On Returning

Silhouette Photo of a Person Standing on Rock

The first time I returned, it was like I had never gone. It had been roughly a year at that point, a not-insignificant amount of time, but it might as well have been only a week or two. I still got all the inside jokes and cultural allusions littering people’s conversations. I still knew what mattered and what had become passé or obsolete. I could confidently express opinions about the state of things or, conversely, feign ignorance or detachment if I chose to without legitimately having no clue.

And when I went away again, I felt assured that everything would be more or less as I had left it. Familiar people would be having familiar conversations about familiar topics in familiar settings. I suppose there was some comfort in that, and I took comfort that returning would present no difficulty as I traveled that distance again so far away from everyone.

The next time I returned, I began to perceive a shift, although maybe only a subtle one at that point. Sure, there were new touchstones, new concerns, new strands of interconnectedness now beginning to elude me, but I still felt literate, conversant in prevailing codes and signals. Sometimes things fell into a comfortable routine as though I had been away only briefly, but then there would be some innocuous reference or comment and I would be cast temporarily outside. Or there might be an agreement that had been come to with no obvious deliberation that was incomprehensible to me.

And then when I was away again, I had the sensation of being absent through something pivotal, epochal. I knew without knowing that everything I had been acquainted with was being transformed irreversibly. I would journey through that multidimensional gate from here where I have so recently been to there where I have not and find not the world I had left behind but alien terrain, its inhabitants resembling my kind but different enough in manner and motivation to unsettle me, its objects recognizable in structure, identifiable in purpose but conveying no sense of acquaintance. They likewise would find me altered in some indefinable way. I would resemble the person they had always known, yet something in my words and deeds would now betray my otherness.

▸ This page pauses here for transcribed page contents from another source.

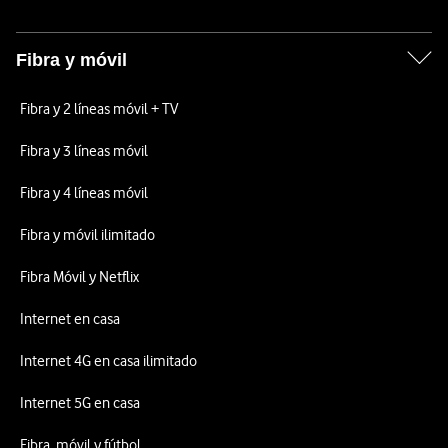
Fibra y móvil
Fibra y 2 líneas móvil + TV
Fibra y 3 líneas móvil
Fibra y 4 líneas móvil
Fibra y móvil ilimitado
Fibra Móvil y Netflix
Internet en casa
Internet 4G en casa ilimitado
Internet 5G en casa
Fibra, móvil y fútbol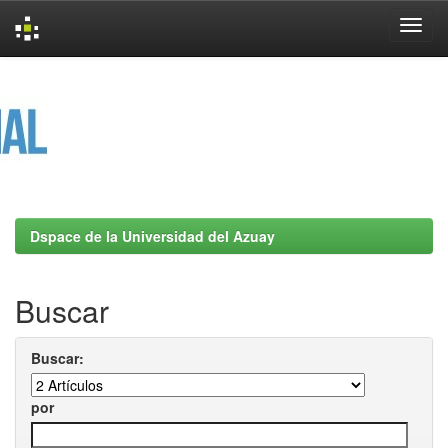
Skip
navigation
Dspace de la Universidad del Azuay
Buscar
Buscar:
por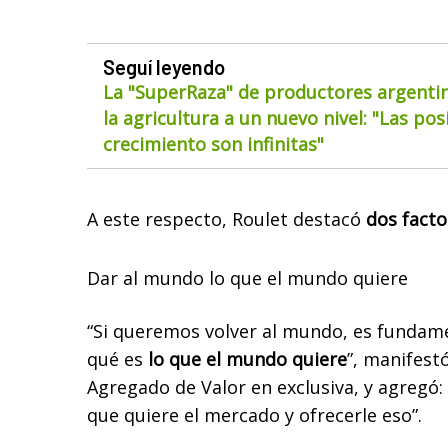
Seguí leyendo
La "SuperRaza" de productores argentin
la agricultura a un nuevo nivel: "Las pos
crecimiento son infinitas"
A este respecto, Roulet destacó
dos facto
Dar al mundo lo que el mundo quiere
“Si queremos volver al mundo, es fundam
qué es
lo que el mundo quiere
”, manifestó
Agregado de Valor en exclusiva, y agregó
que quiere el mercado y ofrecerle eso”.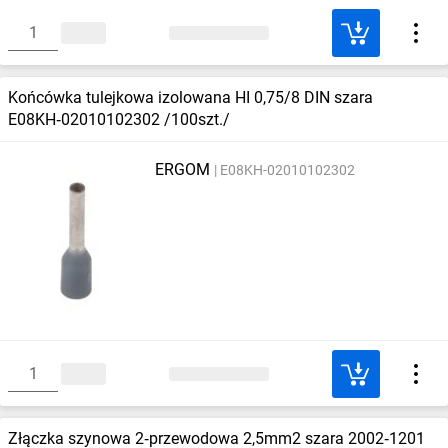
Końcówka tulejkowa izolowana HI 0,75/8 DIN szara
E08KH‑02010102302 /100szt./
ERGOM
E08KH-02010102302
Złączka szynowa 2‑przewodowa 2,5mm2 szara 2002‑1201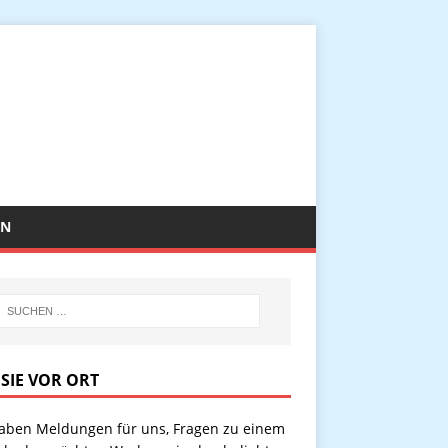
EN
 SIE VOR ORT
haben Meldungen für uns, Fragen zu einem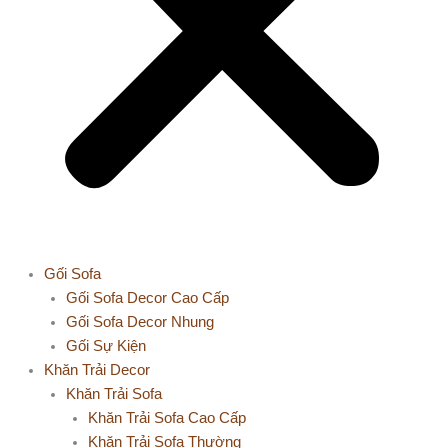
Gối Sofa
Gối Sofa Decor Cao Cấp
Gối Sofa Decor Nhung
Gối Sự Kiện
Khăn Trải Decor
Khăn Trải Sofa
Khăn Trải Sofa Cao Cấp
Khăn Trải Sofa Thường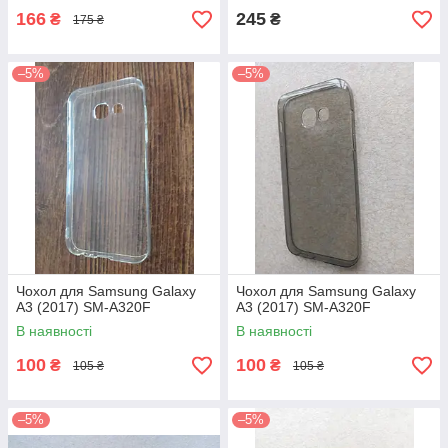
166
245
₴
₴
175 ₴
–5%
–5%
Чохол для Samsung Galaxy
Чохол для Samsung Galaxy
A3 (2017) SM-A320F
A3 (2017) SM-A320F
В наявності
В наявності
100
100
₴
₴
105 ₴
105 ₴
–5%
–5%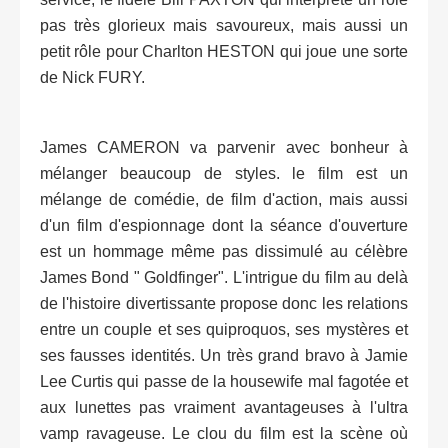
pas très glorieux mais savoureux, mais aussi un
petit rôle pour Charlton HESTON qui joue une sorte
de Nick FURY.
James CAMERON va parvenir avec bonheur à
mélanger beaucoup de styles. le film est un
mélange de comédie, de film d'action, mais aussi
d'un film d'espionnage dont la séance d'ouverture
est un hommage même pas dissimulé au célèbre
James Bond " Goldfinger". L'intrigue du film au delà
de l'histoire divertissante propose donc les relations
entre un couple et ses quiproquos, ses mystères et
ses fausses identités. Un très grand bravo à Jamie
Lee Curtis qui passe de la housewife mal fagotée et
aux lunettes pas vraiment avantageuses à l'ultra
vamp ravageuse. Le clou du film est la scène où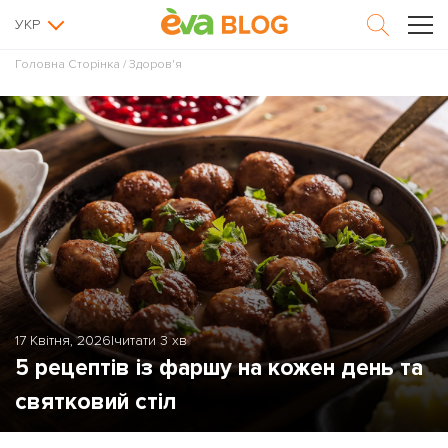
УКР
Головна Сторінка
/
Здоров'я
17 Квітня, 2026
|
читати 3 хв
5 рецептів із фаршу на кожен день та
святковий стіл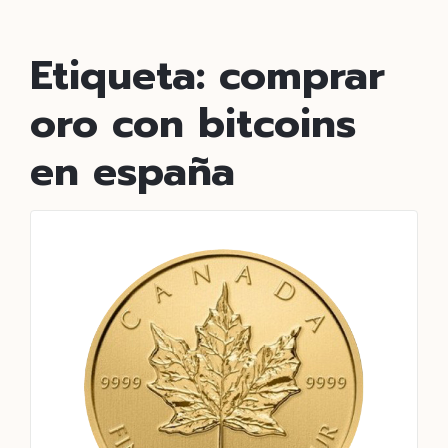
Etiqueta:
comprar
oro con bitcoins
en españa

That is exactly how it was when I next returned. I had come through darkness and through light and arrived at that once-familiar place considerably depleted, and I noted how little I now recognized. Everywhere, there was anger, palpable at all times, and a divided people consumed by resentment and fear. The fear that now drove everything was like nothing I had experienced before in this place I once called home. It was not that there was no joy to be found at all but rather that this feeling derived from the perceived suffering of others, from arbitrary groups having gained or lost advantage over one another.

Where before I had dreaded leaving and always looked forward to my return, counting down the moments until I could traverse the dimensions and be here among the comforts of home and people, I now felt the opposite. I failed to connect. I stood apart. I held my tongue in discussions for fear of censure and avoided most gatherings altogether. I was unable to discern people’s allegiances, incapable of ascribing meaning to their espoused values, their reactions, the myriad offenses they took. It became clear that this process would continue for as long as I commuted back and forth between these two worlds. My estrangement from them and theirs from me would only intensify, never abate.

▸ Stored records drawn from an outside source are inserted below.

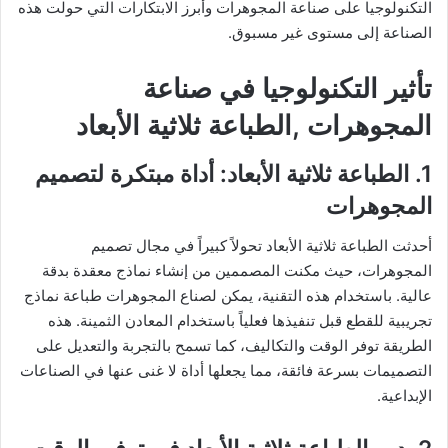
التكنولوجيا على صناعة المجوهرات وأبرز الابتكارات التي حولت هذه
الصناعة إلى مستوى غير مسبوق.
تأثير التكنولوجيا في صناعة
المجوهرات ,الطباعة ثلاثية الأبعاد
1. الطباعة ثلاثية الأبعاد: أداة مبتكرة لتصميم
المجوهرات
أحدثت الطباعة ثلاثية الأبعاد تحولاً كبيراً في مجال تصميم
المجوهرات، حيث مكنت المصممين من إنشاء نماذج معقدة بدقة
عالية. باستخدام هذه التقنية، يمكن لصناع المجوهرات طباعة نماذج
تجريبية للقطع قبل تنفيذها فعلياً باستخدام المعادن الثمينة. هذه
الطريقة توفر الوقت والتكاليف، كما تسمح بالتجربة والتعديل على
التصميمات بسرعة فائقة، مما يجعلها أداة لا غنى عنها في الصناعات
الإبداعية.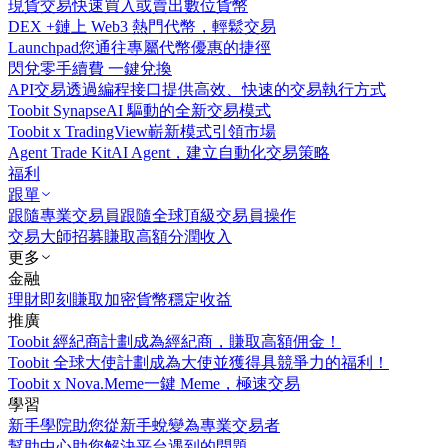
現貨交易
快速買入或賣出數位貨幣
DEX +
鏈上 Web3 熱門代幣，輕鬆交易
Launchpad
您通往專屬代幣優惠的捷徑
閃兌
零手續費 一鍵兌換
API交易
透過編程接口提供高效、快速的交易執行方式
Toobit Synapse
AI 驅動的全新交易模式
Toobit x TradingView
嶄新模式引領市場
Agent Trade Kit
AI Agent，建立自動化交易策略
福利
跟單
跟隨專業交易員
跟隨全球頂級交易員操作
交易大師招募
賺取高額分潤收入
更多
金融
理財
即刻賺取加密貨幣穩定收益
推廣
Toobit 經紀商計劃
成為經紀商，賺取高額佣金！
Toobit 全球大使計劃
成為大使並獲得具競爭力的福利！
Toobit x Nova.Meme
一鍵 Meme，極速交易
學習
新手學院
助您從新手蛻變為專業交易者
幫助中心
助您解決平台遇到的問題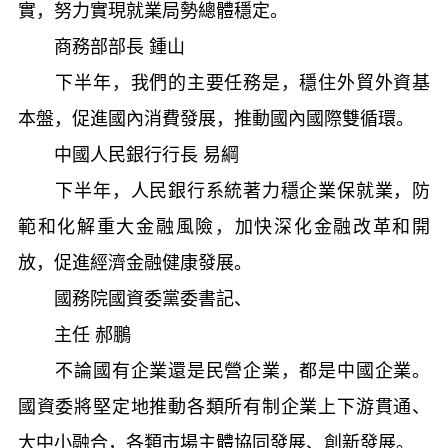
實，努力實現就業局勢總體穩定。
商務部部長 鍾山
下半年，我們的主要任務是，穩住外貿外資基
本盤，促進國內消費發展，推動國內國際雙循環。
中國人民銀行行長 易綱
下半年，人民銀行系統著力穩企業保就業，防
範和化解重大金融風險，加快深化金融改革和開
放，促進經濟金融健康發展。
國務院國資委黨委書記、
主任 郝鵬
不論國有企業還是民營企業，都是中國企業。
國資委將堅定地推動各類所有制企業上下游貫通、
大中小融合，各類市場主體協同發展、創新發展。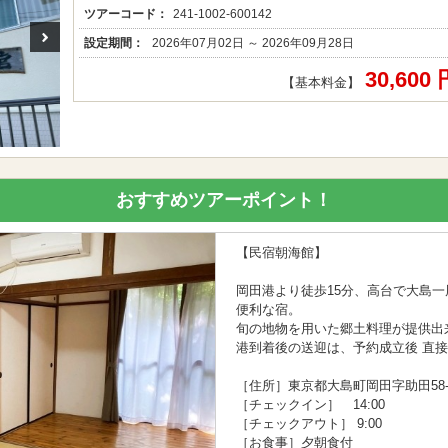
ツアーコード：
241-1002-600142
設定期間：
2026年07月02日 ～ 2026年09月28日
30,600
【基本料金】
おすすめツアーポイント！
【民宿朝海館】
岡田港より徒歩15分、高台で大島
便利な宿。
旬の地物を用いた郷土料理が提供出
港到着後の送迎は、予約成立後 直
［住所］東京都大島町岡田字助田58-
［チェックイン］ 14:00
［チェックアウト］ 9:00
［お食事］夕朝食付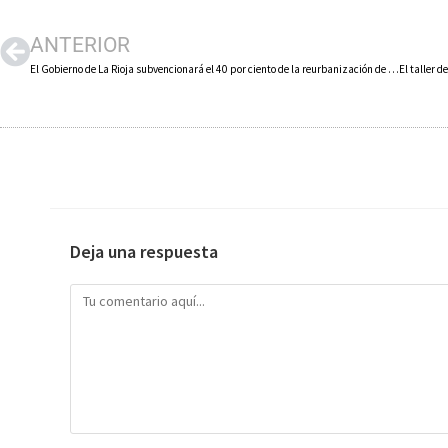
ANTERIOR
El Gobierno de La Rioja subvencionará el 40 por ciento de la reurbanización de las calles San Antón y otras cinco adyacentes de Alfaro
Deja una respuesta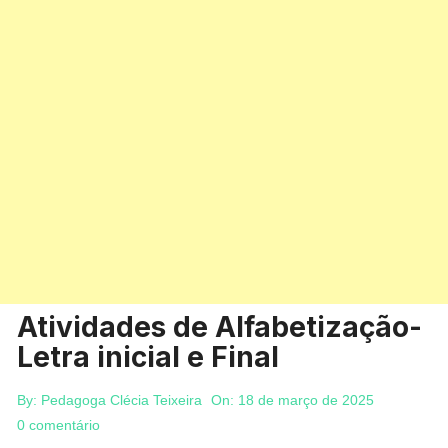
Atividades de Alfabetização-
Letra inicial e Final
By:
Pedagoga Clécia Teixeira
On:
18 de março de 2025
0 comentário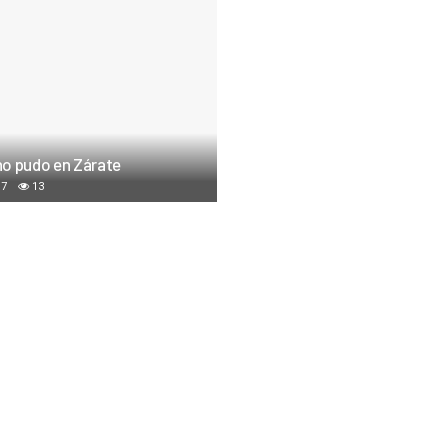
o pudo en Zárate
17
13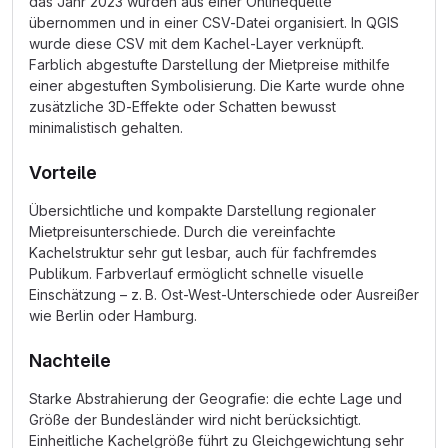
das Jahr 2023 wurden aus einer Onlinequelle
übernommen und in einer CSV-Datei organisiert. In QGIS
wurde diese CSV mit dem Kachel-Layer verknüpft.
Farblich abgestufte Darstellung der Mietpreise mithilfe
einer abgestuften Symbolisierung. Die Karte wurde ohne
zusätzliche 3D-Effekte oder Schatten bewusst
minimalistisch gehalten.
Vorteile
Übersichtliche und kompakte Darstellung regionaler
Mietpreisunterschiede. Durch die vereinfachte
Kachelstruktur sehr gut lesbar, auch für fachfremdes
Publikum. Farbverlauf ermöglicht schnelle visuelle
Einschätzung – z. B. Ost-West-Unterschiede oder Ausreißer
wie Berlin oder Hamburg.
Nachteile
Starke Abstrahierung der Geografie: die echte Lage und
Größe der Bundesländer wird nicht berücksichtigt.
Einheitliche Kachelgröße führt zu Gleichgewichtung sehr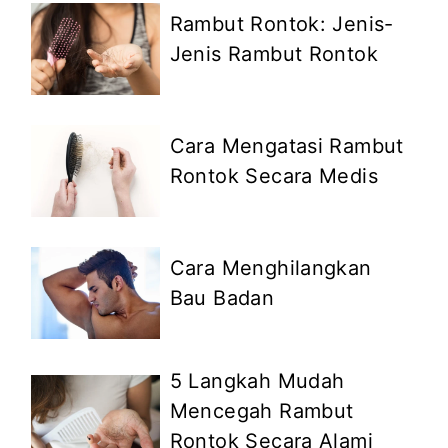
Rambut Rontok: Jenis-
Jenis Rambut Rontok
Cara Mengatasi Rambut
Rontok Secara Medis
Cara Menghilangkan
Bau Badan
5 Langkah Mudah
Mencegah Rambut
Rontok Secara Alami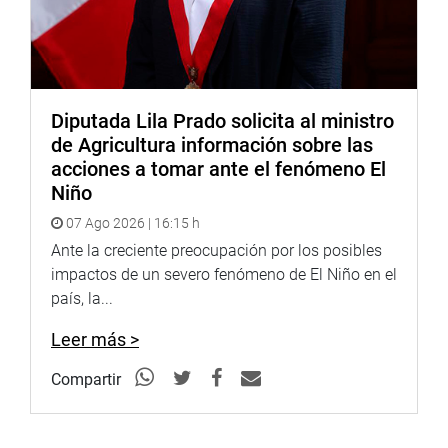
Diputada Lila Prado solicita al ministro
de Agricultura información sobre las
acciones a tomar ante el fenómeno El
Niño
07 Ago 2026 | 16:15 h
Ante la creciente preocupación por los posibles
impactos de un severo fenómeno de El Niño en el
país, la...
Leer más >
Compartir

It is easy enough to explain this all through the lenses of man-made constructs like political partisanship or social justice. I find the people from my past less and less familiar because I live outside their culture and its rhetoric and ideological tribes. They are unable to relate to me because my context is not theirs. Old friends who once had everything in common can become strangers to each other through divergent life experiences. This is perfectly natural, but this only partially explains my unique situation. There is much more to it than this.

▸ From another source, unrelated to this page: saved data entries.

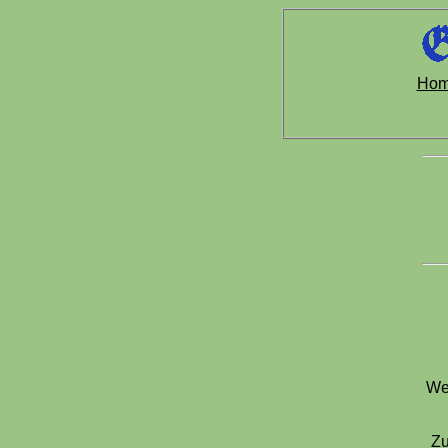
Ho
We
Zu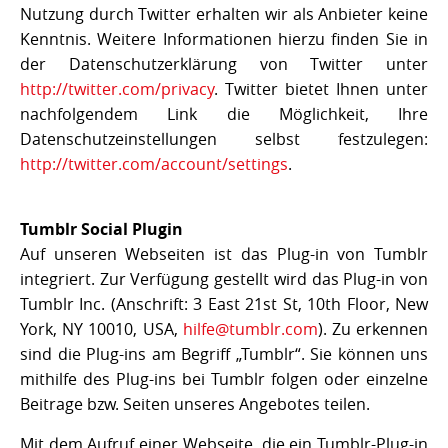
Nutzung durch Twitter erhalten wir als Anbieter keine
Kenntnis. Weitere Informationen hierzu finden Sie in
der Datenschutzerklärung von Twitter unter
http://twitter.com/privacy
. Twitter bietet Ihnen unter
nachfolgendem Link die Möglichkeit, Ihre
Datenschutzeinstellungen selbst festzulegen:
http://twitter.com/account/settings
.
Tumblr Social Plugin
Auf unseren Webseiten ist das Plug-in von Tumblr
integriert. Zur Verfügung gestellt wird das Plug-in von
Tumblr Inc. (Anschrift: 3 East 21st St, 10th Floor, New
York, NY 10010, USA,
hilfe@tumblr.com
). Zu erkennen
sind die Plug-ins am Begriff „Tumblr“. Sie können uns
mithilfe des Plug-ins bei Tumblr folgen oder einzelne
Beitrage bzw. Seiten unseres Angebotes teilen.
Mit dem Aufruf einer Webseite, die ein Tumblr-Plug-in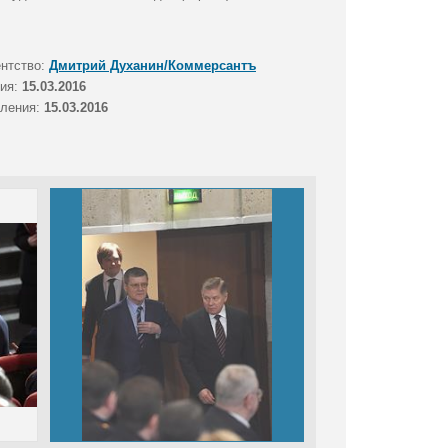
ентство:
Дмитрий Духанин/Коммерсантъ
тия:
15.03.2016
вления:
15.03.2016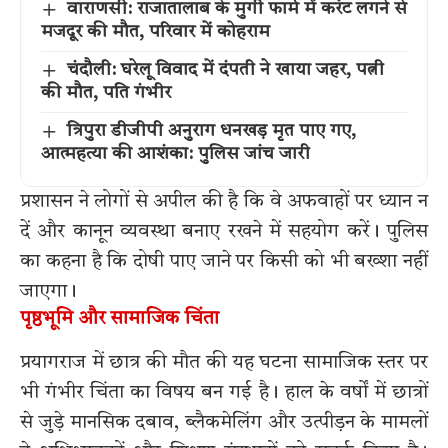
वाराणसी: राजातालाब के मुर्गी फार्म में करंट लगने से
मजदूर की मौत, परिवार में कोहराम
चंदौली: घरेलू विवाद में दंपती ने खाया जहर, पत्नी
की मौत, पति गंभीर
त्रिपुरा डीजीपी अनुराग धनखड़ मृत पाए गए,
आत्महत्या की आशंका: पुलिस जांच जारी
प्रशासन ने लोगों से अपील की है कि वे अफवाहों पर ध्यान न
दें और कानून व्यवस्था बनाए रखने में सहयोग करें। पुलिस
का कहना है कि दोषी पाए जाने पर किसी को भी बख्शा नहीं
जाएगा।
पृष्ठभूमि और सामाजिक चिंता
प्रयागराज में छात्र की मौत की यह घटना सामाजिक स्तर पर
भी गंभीर चिंता का विषय बन गई है। हाल के वर्षों में छात्रों
से जुड़े मानसिक दबाव, ब्लैकमेलिंग और उत्पीड़न के मामलों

To begin with, there is a physical transformation every time I leave or return. In the beginning, I still possessed the same actual recognizable body. Over time, it aged and broke down, but it still maintained many of its distinguishing features. Eventually, I needed to discard that body altogether and inhabit an entirely new one, an understandable side effect of the damage caused by being in that faraway place and by the labors of transdimensional travel. Much of the conflict arose from re-introducing myself and convincing my acquaintances that I was the person they had once known. The people I had left were as altered upon my return as I was. They were not simply inhabiting new bodies; they were actually new beings replacing people who no longer existed, people who had been deleted from my subjective, bespoke reality.

There is also the effect of time, which proceeds differently where I am. One might say that I live in the future and, when I can, attend the past as a visitor making a polite appearance at a social event. Regularly, there are lags and paradoxes with which to contend. For a while at least this dissonance was easily mitigated. I could return more or less to the appropriate time in the past that I had left. Eventually, this was no longer possible, and I found myself amid eras I might describe as booming and prosperous or as broken and apocalyptic and landscapes that alternated between inviting and foreboding. It was to me an inchoate narrative in an uncertain setting.

Eventually, I stopped returning altogether. The words spoken in that place were no longer comprehensible and the mouth I now possessed was no longer designed for the production of speech. My biological shell could no longer survive in that volatile atmosphere, and, worst of all, my heart no longer felt affection for these alien people and their barbaric rituals, their trivial matters of fleeting importance or their malevolent, false gods.